Debt collection tips for SMEs
Debt collection tips for SMEs – position your business to get paid more quickly
Whilst some business owners are reluctant to chase late payers for fear of losing their business relationships, it’s becoming increasingly important as we see evidence of larger businesses choosing to extend the time they take to pay their suppliers.
The recovery of business debt can be frustrating, time consuming and often unsuccessful so having a good credit controller and utilising the services of a reputable debt collection agency can be invaluable for your business cash flow.
Below are some helpful credit control tips, and whilst not exhaustive, may assist if you are reviewing your own practices.
Set a credit management policy
In determining how vigorous a risk regime your business needs to adopt, it is perhaps prudent to relate the approach you take to your profit margin.
Businesses that have a low gross profit margin cannot afford significant bad debts, and thus they should consider having a more vigorous risk assessment regime than a business with high gross profit margins.

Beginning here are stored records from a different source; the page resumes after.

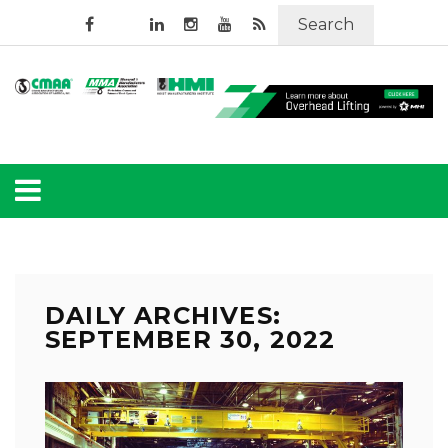
Search
DAILY ARCHIVES:
SEPTEMBER 30, 2022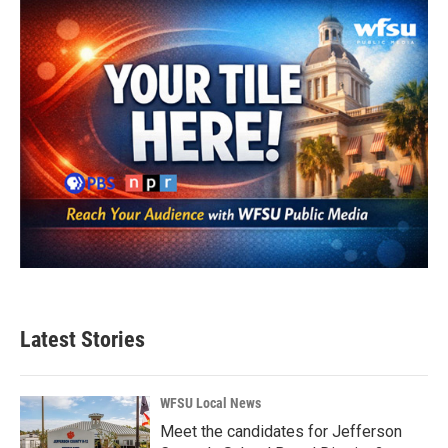
o
r
I
k
n
Latest Stories
WFSU Local News
Meet the candidates for Jefferson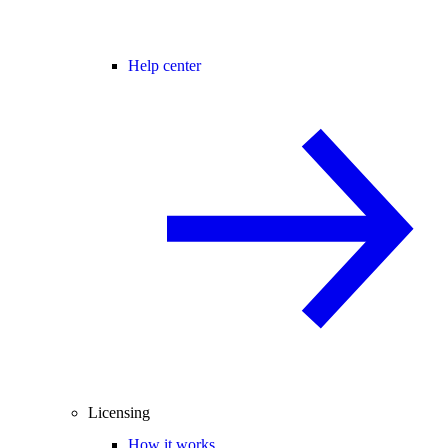
Help center
Licensing
How it works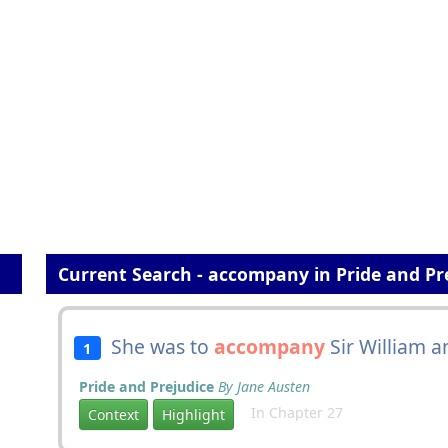
Current Search - accompany in Pride and Pr
She was to
accompany
Sir William a
1
Pride and Prejudice
By Jane Austen
In Chapter 27
Context
Highlight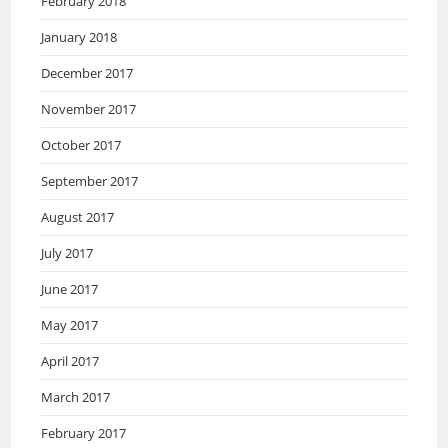
February 2018
January 2018
December 2017
November 2017
October 2017
September 2017
August 2017
July 2017
June 2017
May 2017
April 2017
March 2017
February 2017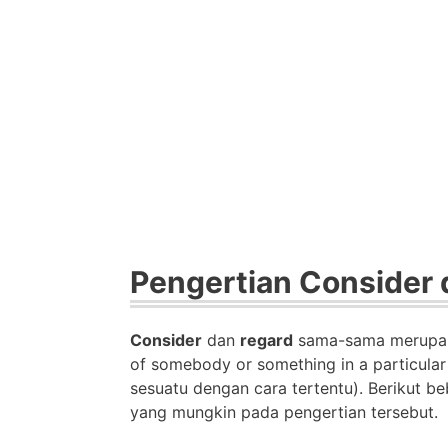
Pengertian Consider 
Consider
dan
regard
sama-sama merup
of somebody or something in a particula
sesuatu dengan cara tertentu).
Berikut be
yang mungkin pada pengertian tersebut.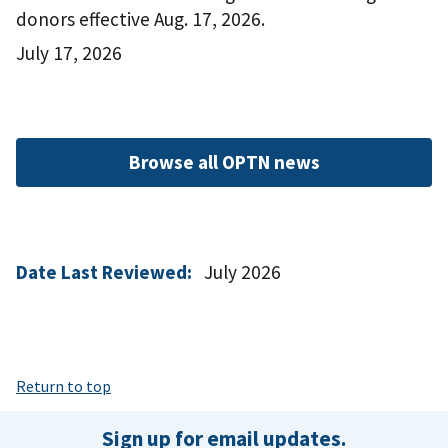
donors effective Aug. 17, 2026.
July 17, 2026
Browse all OPTN news
Date Last Reviewed:
July 2026
Return to top
Sign up for email updates.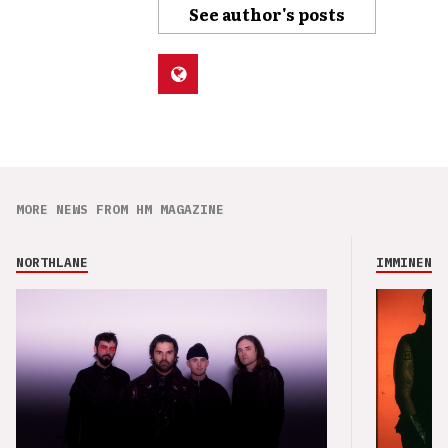
See author's posts
MORE NEWS FROM HM MAGAZINE
NORTHLANE
IMMINENCE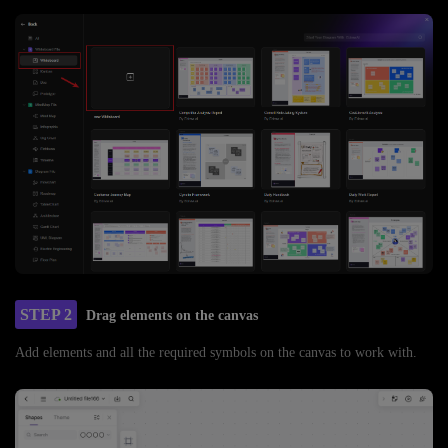
STEP 2
Drag elements on the canvas
Add elements and all the required symbols on the canvas to work with.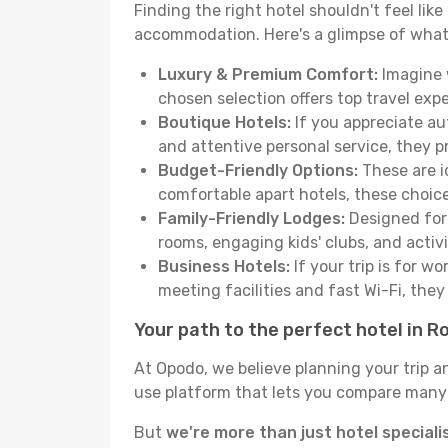
Finding the right hotel shouldn't feel lik
accommodation. Here's a glimpse of what
Luxury & Premium Comfort:
Imagine w
chosen selection offers top travel ex
Boutique Hotels:
If you appreciate au
and attentive personal service, they 
Budget-Friendly Options:
These are i
comfortable apart hotels, these choic
Family-Friendly Lodges:
Designed for 
rooms, engaging kids' clubs, and activit
Business Hotels:
If your trip is for w
meeting facilities and fast Wi-Fi, the
Your path to the perfect hotel in R
At Opodo, we believe planning your trip a
use platform that lets you compare many h
But
we're more than just hotel speciali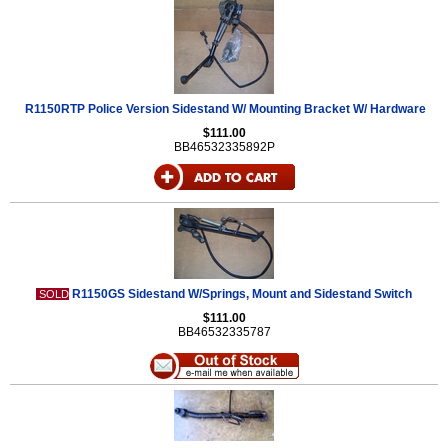
R1150RTP Police Version Sidestand W/ Mounting Bracket W/ Hardware
$111.00
BB46532335892P
R1150GS Sidestand W/Springs, Mount and Sidestand Switch
SOLD
$111.00
BB46532335787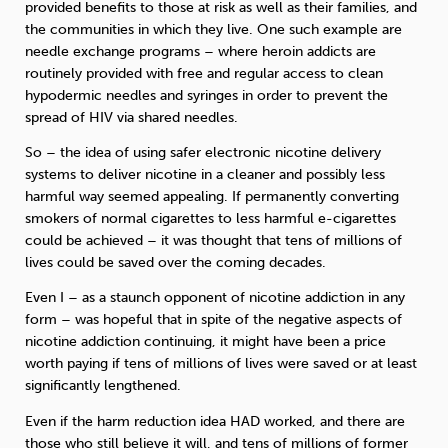
provided benefits to those at risk as well as their families, and
the communities in which they live. One such example are
needle exchange programs – where heroin addicts are
routinely provided with free and regular access to clean
hypodermic needles and syringes in order to prevent the
spread of HIV via shared needles.
So – the idea of using safer electronic nicotine delivery
systems to deliver nicotine in a cleaner and possibly less
harmful way seemed appealing. If permanently converting
smokers of normal cigarettes to less harmful e-cigarettes
could be achieved – it was thought that tens of millions of
lives could be saved over the coming decades.
Even I – as a staunch opponent of nicotine addiction in any
form – was hopeful that in spite of the negative aspects of
nicotine addiction continuing, it might have been a price
worth paying if tens of millions of lives were saved or at least
significantly lengthened.
Even if the harm reduction idea HAD worked, and there are
those who still believe it will, and tens of millions of former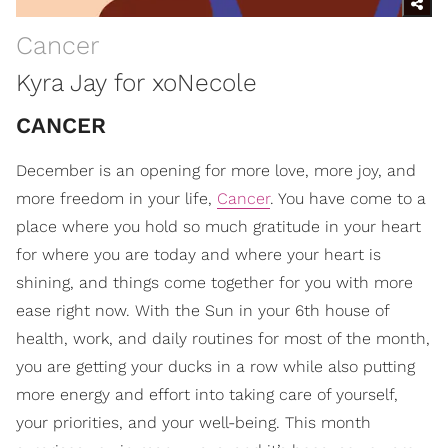
Cancer
Kyra Jay for xoNecole
CANCER
December is an opening for more love, more joy, and
more freedom in your life,
Cancer
. You have come to a
place where you hold so much gratitude in your heart
for where you are today and where your heart is
shining, and things come together for you with more
ease right now. With the Sun in your 6th house of
health, work, and daily routines for most of the month,
you are getting your ducks in a row while also putting
more energy and effort into taking care of yourself,
your priorities, and your well-being. This month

It goes without saying that no business wants bad debts, however in setting up your credit management policy, being aware of how much tolerance your business can take should provide you with a good starting point.
Partnering with a trusted debt collection agency who has access to in house lawyers is often a cost effective way to leverage some assistance if you ever need it, and if your invoices are going too far overdue.
Establishing a relationship before you need external assistance is crucial in sourcing the right partner for your business. Make sure you take the time to engage with a partner who will work with you to preserve your brand and reputation and who is prepared to take the time to understand your business. You want to make sure anyone who is contacting your customers is not damaging these relationships, particularly if there is potential for more business.
Setting up new customers
Suggestions for assessing new customers:
- Always have a signed credit application from your customer prior to setting up a new account, ensuring they have provided an ABN
- Undertake a credit check, cross checking details to the credit application
- Allocate a credit limit (if you are happy to extend credit)
Undertaking a credit check may not necessarily prevent you from giving credit to a customer who is slow to pay, however it will mean that you’ll avoid giving credit to a debtor who has previously defaulted.
Decide what steps should be satisfied in order for a customer to receive credit terms, as credit should not be automatic. Don’t be afraid to ask for cash payments to start with, and it is not uncommon to ask for trade references and/or personal guarantees.
Set a credit limit for each new customer and check regularly for adherence to this. If a customer isn’t paying to terms, ask for payment before new goods or services are supplied.
Know your Debtors
Make sure your invoicing is accurate and make sure it is in line with the customer’s order, including delivery details.
Follow up your customers by calling them to confirm delivery or satisfaction with the goods or services you have provided; if there are any reasons that could give rise to a dispute, find out early and not when payment is overdue.
Get to know who pays the bills – building rapport with the person who pays the invoices could be invaluable and in a larger organisation they may not even be aware of the product or service you have provided.
Consider categorising your customers into good, average and ‘challenging’, and set a collection policy for each customer type.
Phoning larger customers before the due date can be a way of ensuring payment will be made on time.
Be diligent in your collections, chase overdue payments within a week of them being due. Prioritise your collection activity, chasing larger balances first.
Know your aged debtors listing intimately and follow your credit management policy regarding standard letters, calls and referrals to your debt collection agency.
Can you recover costs?
Often terms of trade will stipulate interest charges will be incurred for late payment, however do you have a clause that will allow you to recover your debt collection costs in the unlikely event that a debtor does not pay?
Often reputable debt collection agencies will ask their in house lawyers to review your terms and conditions free of charge, which is recommended so your terms of trade are fully documented up front.
Proactively manage your credit policy
Consider having a regular review to identify problem accounts and define courses of action.
Make sure your sales team are involved in your reviews so they can assist in managing the accounts and setting expectations with customers. Ensure they know the credit limits that are in place, and seek their assistance in getting paid, particularly if there are new orders coming in.
It’s not surprising how many debtors will pay when they want more goods or services provided, or how motivated your sales team will be to help you when they want those new sales!